Polyethersulfone improves isothermal nucleic acid amplification compared to current paper-based diagnostics

J C Linnes  1   2 N M Rodriguez  1 L Liu  1 C M Klapperich  3
Affiliations
Comparative Study

Polyethersulfone improves isothermal nucleic acid amplification compared to current paper-based diagnostics

J C Linnes et al. Biomed Microdevices. 2016 Apr.

Abstract

Devices based on rapid, paper-based, isothermal nucleic acid amplification techniques have recently emerged with the potential to fill a growing need for highly sensitive point-of-care diagnostics throughout the world. As this field develops, such devices will require optimized materials that promote amplification and sample preparation.

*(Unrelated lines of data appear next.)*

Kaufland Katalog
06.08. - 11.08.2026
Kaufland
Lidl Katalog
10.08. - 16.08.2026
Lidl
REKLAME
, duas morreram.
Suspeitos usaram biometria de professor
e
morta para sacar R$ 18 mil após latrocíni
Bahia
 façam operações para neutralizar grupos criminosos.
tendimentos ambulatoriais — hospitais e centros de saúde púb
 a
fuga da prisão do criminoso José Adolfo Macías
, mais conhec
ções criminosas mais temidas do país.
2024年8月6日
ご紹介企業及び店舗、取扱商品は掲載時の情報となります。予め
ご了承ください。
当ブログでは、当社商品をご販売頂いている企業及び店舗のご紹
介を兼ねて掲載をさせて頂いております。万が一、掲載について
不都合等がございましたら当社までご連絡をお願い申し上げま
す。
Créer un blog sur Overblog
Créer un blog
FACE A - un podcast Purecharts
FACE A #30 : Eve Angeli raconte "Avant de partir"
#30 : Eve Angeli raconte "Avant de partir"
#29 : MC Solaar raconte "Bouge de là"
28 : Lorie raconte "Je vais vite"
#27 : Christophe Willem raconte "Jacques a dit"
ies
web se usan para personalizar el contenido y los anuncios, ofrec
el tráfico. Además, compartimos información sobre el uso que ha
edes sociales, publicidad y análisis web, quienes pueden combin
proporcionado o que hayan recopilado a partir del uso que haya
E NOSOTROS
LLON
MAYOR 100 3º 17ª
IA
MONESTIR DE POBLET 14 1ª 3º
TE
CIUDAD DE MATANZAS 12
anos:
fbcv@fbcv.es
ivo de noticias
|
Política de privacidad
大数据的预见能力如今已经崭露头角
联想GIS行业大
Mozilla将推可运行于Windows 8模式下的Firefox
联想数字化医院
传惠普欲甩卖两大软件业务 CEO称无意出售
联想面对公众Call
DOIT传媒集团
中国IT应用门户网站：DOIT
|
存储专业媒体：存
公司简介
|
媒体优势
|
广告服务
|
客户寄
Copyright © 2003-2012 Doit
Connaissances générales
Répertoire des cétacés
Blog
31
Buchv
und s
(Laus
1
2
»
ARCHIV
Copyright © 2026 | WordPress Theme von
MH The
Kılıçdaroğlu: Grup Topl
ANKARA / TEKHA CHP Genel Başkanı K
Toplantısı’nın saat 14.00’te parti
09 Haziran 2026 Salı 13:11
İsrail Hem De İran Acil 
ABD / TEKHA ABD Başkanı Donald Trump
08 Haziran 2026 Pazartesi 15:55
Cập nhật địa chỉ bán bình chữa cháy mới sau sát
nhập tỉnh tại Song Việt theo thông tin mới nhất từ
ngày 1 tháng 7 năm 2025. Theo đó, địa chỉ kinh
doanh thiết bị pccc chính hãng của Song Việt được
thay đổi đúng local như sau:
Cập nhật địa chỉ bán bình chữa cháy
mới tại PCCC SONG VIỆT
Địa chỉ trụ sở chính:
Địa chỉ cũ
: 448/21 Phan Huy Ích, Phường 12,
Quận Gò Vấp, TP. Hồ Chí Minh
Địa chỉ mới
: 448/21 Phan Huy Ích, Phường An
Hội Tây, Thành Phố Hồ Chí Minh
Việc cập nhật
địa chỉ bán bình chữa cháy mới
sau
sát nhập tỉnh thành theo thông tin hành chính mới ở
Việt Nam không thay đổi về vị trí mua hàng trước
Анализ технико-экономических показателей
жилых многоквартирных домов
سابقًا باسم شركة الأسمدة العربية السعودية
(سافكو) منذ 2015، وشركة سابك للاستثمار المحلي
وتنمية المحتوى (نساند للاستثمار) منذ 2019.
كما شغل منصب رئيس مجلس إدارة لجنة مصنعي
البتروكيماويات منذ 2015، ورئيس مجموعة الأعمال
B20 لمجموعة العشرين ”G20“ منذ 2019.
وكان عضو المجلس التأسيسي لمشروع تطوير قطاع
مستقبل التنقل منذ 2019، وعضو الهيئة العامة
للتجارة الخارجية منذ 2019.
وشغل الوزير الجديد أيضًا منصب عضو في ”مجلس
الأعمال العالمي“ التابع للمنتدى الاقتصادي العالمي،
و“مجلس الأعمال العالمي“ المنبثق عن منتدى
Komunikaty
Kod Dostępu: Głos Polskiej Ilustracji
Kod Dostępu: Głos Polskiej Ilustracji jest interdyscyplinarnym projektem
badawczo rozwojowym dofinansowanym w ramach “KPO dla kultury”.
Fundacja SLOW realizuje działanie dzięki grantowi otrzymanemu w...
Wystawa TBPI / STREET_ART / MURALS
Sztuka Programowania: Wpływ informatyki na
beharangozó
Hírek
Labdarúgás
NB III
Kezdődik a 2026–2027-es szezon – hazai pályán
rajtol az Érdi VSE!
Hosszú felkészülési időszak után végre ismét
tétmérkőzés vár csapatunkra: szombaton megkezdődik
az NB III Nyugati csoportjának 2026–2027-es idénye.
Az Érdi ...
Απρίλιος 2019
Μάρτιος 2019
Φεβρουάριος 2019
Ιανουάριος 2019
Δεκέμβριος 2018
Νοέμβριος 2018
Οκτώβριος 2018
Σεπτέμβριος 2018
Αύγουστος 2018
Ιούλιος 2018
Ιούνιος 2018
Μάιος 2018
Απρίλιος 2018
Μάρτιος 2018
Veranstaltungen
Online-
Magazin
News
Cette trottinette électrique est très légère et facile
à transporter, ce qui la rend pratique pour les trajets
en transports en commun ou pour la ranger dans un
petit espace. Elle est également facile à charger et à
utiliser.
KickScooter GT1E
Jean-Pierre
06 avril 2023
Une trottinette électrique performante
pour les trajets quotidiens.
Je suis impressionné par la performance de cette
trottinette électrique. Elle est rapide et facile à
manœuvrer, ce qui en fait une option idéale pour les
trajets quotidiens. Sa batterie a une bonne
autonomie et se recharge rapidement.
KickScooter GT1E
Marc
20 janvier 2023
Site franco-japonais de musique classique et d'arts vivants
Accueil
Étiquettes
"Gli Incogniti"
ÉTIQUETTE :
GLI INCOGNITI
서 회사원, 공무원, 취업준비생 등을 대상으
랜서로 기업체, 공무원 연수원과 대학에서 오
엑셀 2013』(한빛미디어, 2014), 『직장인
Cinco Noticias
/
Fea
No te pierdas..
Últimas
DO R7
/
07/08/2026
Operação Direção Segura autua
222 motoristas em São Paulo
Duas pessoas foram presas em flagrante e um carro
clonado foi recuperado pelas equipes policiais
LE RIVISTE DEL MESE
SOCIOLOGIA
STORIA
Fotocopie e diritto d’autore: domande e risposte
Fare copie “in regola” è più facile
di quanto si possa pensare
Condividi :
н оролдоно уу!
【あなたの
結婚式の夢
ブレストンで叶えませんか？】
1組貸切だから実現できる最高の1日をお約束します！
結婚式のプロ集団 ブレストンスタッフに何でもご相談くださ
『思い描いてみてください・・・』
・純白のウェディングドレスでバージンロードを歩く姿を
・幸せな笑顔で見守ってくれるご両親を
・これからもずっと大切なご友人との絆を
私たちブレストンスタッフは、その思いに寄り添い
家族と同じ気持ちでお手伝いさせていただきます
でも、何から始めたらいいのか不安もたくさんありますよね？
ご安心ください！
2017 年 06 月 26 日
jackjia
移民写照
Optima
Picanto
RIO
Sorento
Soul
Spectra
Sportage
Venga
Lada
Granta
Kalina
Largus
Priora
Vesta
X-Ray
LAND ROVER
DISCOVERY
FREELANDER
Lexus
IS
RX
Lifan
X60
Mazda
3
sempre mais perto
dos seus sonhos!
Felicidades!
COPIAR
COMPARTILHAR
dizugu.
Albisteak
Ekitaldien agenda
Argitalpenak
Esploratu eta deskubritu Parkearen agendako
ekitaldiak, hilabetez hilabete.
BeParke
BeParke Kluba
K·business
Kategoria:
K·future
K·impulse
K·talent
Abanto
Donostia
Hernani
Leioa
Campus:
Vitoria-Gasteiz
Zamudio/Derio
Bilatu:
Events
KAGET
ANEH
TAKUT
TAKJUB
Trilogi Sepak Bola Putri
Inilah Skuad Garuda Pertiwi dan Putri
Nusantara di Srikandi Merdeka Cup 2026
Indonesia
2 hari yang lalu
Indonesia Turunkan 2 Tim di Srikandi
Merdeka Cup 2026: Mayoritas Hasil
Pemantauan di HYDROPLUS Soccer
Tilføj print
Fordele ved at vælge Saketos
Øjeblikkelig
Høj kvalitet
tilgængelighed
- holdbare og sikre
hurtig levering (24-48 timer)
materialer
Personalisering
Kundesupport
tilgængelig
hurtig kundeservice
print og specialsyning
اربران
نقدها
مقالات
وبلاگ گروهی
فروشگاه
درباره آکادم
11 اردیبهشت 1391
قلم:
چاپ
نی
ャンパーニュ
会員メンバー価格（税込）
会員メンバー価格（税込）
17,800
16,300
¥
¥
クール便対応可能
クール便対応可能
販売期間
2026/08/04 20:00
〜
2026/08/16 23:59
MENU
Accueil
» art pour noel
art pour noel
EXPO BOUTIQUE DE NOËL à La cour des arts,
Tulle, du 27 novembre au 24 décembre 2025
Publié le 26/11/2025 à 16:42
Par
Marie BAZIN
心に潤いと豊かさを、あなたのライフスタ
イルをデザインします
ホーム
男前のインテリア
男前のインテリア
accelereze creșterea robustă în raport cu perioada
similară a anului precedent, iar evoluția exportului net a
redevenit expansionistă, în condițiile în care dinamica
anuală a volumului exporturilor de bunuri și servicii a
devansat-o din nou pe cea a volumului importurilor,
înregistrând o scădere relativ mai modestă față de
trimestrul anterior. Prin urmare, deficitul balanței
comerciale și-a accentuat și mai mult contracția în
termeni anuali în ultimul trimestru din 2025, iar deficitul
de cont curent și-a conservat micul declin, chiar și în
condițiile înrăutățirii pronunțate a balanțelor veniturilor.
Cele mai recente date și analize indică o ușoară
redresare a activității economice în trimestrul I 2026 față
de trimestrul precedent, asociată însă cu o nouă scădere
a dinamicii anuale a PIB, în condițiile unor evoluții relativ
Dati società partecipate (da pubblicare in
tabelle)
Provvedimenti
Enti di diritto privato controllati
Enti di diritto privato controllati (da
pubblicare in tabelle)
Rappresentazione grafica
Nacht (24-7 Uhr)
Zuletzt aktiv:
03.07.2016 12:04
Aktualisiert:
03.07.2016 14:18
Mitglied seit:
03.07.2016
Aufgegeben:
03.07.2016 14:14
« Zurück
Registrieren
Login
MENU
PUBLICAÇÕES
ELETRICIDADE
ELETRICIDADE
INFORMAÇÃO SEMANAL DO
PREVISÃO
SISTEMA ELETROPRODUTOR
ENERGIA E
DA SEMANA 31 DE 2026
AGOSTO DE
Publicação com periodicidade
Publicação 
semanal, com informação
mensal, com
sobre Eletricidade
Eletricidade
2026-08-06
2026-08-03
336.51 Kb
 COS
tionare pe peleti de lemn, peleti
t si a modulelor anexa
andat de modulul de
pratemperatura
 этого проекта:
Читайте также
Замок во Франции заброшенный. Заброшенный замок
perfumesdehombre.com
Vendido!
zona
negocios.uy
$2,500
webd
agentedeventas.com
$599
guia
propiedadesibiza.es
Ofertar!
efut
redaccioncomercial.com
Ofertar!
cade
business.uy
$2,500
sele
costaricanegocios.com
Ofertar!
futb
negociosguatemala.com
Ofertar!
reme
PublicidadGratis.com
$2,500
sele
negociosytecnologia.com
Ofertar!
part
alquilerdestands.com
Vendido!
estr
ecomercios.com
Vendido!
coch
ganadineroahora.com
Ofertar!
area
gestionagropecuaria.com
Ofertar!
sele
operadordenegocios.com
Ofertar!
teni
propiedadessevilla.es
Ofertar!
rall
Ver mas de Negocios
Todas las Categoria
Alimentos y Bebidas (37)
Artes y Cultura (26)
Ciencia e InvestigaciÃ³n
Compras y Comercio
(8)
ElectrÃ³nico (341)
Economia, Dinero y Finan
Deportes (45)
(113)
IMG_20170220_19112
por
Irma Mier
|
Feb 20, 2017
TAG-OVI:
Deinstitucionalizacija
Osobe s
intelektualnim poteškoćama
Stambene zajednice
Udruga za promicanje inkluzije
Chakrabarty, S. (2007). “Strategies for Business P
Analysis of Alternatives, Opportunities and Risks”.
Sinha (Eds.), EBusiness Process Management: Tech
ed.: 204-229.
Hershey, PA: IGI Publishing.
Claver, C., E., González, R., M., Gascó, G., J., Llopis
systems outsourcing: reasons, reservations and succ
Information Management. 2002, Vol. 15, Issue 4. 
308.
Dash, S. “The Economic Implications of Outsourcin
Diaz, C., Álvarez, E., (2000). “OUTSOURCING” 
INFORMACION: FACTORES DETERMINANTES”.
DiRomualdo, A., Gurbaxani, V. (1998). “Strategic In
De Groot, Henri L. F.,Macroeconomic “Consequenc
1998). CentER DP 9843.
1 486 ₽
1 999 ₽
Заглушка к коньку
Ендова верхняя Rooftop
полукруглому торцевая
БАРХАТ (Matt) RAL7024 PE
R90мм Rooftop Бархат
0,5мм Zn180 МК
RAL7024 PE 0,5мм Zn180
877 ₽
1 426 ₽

Herein, we systematically investigated isothermal nucleic acid amplification in materials currently used in rapid diagnostics (cellulose paper, glass fiber, and nitrocellulose) and two additional porous membranes with upstream sample preparation capabilities (polyethersulfone and polycarbonate). We compared amplification efficiency from four separate DNA and RNA targets (Bordetella pertussis, Chlamydia trachomatis, Neisseria gonorrhoeae, and Influenza A H1N1) within these materials using two different isothermal amplification schemes, helicase dependent amplification (tHDA) and loop-mediated isothermal amplification (LAMP), and traditional PCR. We found that the current paper-based diagnostic membranes inhibited nucleic acid amplification when compared to membrane-free controls; however, polyethersulfone allowed for efficient amplification in both LAMP and tHDA reactions. Further, observing the performance of traditional PCR amplification within these membranes was not predicative of their effects on in situ LAMP and tHDA. Polyethersulfone is a new material for paper-based nucleic acid amplification, yet provides an optimal support for rapid molecular diagnostics for point-of-care applications.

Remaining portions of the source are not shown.